Intermittently reactivated during the early 2000s, another long hiatus followed from 2007. Finally, in 2017, Joe felt that the band’s thirtieth anniversary was the right time to resurrect the project in earnest, and released their long overdue debut, The Raven EP: a remastered collection of unearthed recordings from the band’s early years. Revitalized by a new cast of revolving members, The Funeral March would go on to record and release a string of new EPs: Resurgence (2018), Solace (2020), Flood (2021), and the widely praised Persephone (2023) – with several standalone singles bridging the gaps between them – before entering the studio in 2023 to record what would become their final release, It All Falls Apart.
While there have been many incarnations of the lineup over the years, Whiteaker was joined in The Funeral March by guitarist Wayne Thiele in 2020, and bassist Darius McCaskey in 2021. This trio recorded It All Falls Apart together with producer William Faith at 13 Studio in Chicago.

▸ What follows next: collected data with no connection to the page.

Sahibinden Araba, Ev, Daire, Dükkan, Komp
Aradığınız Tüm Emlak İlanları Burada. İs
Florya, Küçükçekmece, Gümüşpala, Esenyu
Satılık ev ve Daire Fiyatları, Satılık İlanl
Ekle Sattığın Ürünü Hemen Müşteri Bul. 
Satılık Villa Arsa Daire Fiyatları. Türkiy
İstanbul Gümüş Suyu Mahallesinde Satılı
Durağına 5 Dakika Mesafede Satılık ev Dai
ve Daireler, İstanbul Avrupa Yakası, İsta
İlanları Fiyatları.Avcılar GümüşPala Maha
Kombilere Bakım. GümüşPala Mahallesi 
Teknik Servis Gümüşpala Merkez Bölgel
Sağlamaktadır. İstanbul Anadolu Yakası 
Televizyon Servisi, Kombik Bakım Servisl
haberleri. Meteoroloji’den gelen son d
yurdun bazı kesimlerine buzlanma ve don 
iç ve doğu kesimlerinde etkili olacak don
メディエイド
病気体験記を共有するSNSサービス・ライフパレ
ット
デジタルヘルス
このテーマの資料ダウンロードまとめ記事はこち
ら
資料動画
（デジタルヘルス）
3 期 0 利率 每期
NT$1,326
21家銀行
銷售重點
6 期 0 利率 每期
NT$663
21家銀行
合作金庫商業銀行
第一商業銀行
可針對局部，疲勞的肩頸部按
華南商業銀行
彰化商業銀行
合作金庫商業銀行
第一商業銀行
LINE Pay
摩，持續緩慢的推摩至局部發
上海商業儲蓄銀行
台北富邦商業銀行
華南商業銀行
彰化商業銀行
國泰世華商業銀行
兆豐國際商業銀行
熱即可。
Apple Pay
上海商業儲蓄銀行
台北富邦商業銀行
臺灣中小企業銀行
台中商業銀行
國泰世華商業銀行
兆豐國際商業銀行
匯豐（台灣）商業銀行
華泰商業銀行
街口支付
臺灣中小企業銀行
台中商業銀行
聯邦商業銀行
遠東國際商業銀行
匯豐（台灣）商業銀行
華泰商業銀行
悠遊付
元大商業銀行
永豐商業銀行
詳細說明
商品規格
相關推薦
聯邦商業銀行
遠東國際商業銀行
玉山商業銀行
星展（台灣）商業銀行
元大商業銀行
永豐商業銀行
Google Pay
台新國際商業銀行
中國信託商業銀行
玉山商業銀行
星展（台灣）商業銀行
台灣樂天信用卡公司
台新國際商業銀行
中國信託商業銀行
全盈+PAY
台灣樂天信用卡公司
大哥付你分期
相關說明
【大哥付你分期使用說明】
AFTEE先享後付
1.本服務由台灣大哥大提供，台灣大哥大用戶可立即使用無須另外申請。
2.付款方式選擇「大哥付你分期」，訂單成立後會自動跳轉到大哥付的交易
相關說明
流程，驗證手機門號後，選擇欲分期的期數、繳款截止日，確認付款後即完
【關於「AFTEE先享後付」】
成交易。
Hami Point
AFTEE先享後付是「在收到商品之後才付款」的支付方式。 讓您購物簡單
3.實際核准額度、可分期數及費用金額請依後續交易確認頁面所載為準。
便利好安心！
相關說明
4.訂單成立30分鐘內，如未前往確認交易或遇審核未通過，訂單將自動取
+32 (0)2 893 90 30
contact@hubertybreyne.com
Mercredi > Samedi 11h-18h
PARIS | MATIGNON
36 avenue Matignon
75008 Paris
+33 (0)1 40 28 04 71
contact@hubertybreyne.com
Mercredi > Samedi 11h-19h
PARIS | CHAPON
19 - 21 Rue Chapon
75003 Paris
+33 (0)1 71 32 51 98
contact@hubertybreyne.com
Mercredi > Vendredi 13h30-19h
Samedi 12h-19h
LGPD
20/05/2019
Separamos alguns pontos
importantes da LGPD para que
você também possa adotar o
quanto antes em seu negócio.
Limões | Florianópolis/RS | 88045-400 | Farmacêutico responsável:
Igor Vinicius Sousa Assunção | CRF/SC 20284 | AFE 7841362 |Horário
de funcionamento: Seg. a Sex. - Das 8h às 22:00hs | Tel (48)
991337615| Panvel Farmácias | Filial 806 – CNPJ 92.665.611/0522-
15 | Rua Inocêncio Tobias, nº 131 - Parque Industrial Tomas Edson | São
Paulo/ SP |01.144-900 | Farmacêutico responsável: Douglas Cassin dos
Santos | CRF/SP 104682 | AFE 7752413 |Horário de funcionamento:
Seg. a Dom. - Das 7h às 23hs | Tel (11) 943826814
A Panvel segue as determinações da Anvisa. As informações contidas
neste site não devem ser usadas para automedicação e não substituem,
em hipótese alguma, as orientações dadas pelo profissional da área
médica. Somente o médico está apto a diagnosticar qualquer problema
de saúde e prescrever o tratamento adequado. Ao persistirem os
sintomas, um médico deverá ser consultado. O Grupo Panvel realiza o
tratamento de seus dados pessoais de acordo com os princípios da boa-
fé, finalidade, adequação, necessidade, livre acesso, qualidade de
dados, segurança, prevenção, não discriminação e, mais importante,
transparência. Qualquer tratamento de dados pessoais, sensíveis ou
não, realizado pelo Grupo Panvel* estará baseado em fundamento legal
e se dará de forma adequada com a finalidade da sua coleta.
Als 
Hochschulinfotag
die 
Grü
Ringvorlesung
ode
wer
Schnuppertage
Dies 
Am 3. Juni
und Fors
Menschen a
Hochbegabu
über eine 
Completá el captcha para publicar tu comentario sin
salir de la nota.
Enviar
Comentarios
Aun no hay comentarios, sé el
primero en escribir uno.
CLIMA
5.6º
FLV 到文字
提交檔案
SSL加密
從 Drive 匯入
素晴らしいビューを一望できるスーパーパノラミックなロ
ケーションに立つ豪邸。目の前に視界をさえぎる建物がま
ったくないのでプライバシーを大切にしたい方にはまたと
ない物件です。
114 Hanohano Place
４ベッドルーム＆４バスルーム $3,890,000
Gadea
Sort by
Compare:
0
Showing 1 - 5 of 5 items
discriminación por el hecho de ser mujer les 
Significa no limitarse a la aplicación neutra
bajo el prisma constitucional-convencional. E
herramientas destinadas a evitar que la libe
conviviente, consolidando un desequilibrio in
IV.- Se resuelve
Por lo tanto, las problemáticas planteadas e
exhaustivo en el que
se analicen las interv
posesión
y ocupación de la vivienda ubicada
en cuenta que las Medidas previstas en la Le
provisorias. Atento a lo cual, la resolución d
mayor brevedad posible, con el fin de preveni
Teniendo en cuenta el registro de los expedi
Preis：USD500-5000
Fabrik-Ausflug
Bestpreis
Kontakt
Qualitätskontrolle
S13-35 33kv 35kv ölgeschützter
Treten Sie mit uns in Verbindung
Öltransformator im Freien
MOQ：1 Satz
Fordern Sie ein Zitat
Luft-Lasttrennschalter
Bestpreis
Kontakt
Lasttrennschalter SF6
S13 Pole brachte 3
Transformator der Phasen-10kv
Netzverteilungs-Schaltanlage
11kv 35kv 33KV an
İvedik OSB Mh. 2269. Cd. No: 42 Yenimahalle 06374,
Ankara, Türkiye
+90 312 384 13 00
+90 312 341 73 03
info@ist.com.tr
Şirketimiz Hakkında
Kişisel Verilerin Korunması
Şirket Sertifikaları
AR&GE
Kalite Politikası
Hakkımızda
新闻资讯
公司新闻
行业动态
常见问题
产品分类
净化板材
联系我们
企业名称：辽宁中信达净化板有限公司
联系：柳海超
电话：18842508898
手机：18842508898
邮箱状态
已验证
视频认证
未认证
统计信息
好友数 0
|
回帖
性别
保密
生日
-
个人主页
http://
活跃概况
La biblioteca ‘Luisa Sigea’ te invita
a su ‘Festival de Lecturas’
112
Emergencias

The band is also joined on the album by guest contributors Ria Aursjoen of Octavian Winters and AURSJ?EN on additional vocals; Rob Hyman of [melter] on drums; and Renard Platine on Bass VI. In the final live version of the group, meanwhile, Joe and Darius were joined by guitarist Jeff Goins, and drummer Joel DeLuna. Rounding the recordings out to the band’s first album-length release, It All Falls Apart also features remixes from Tweaker, BELLHEAD, and The Joy Thieves

It All Falls Apart is out now as a download from Bandcamp, and streaming from Spotify, Apple Music, Amazon Music, and all major digital music outlets.
Joe Whiteaker is survived by a wife and two children, with all proceeds from the release of It All Falls Apart going directly to support the family.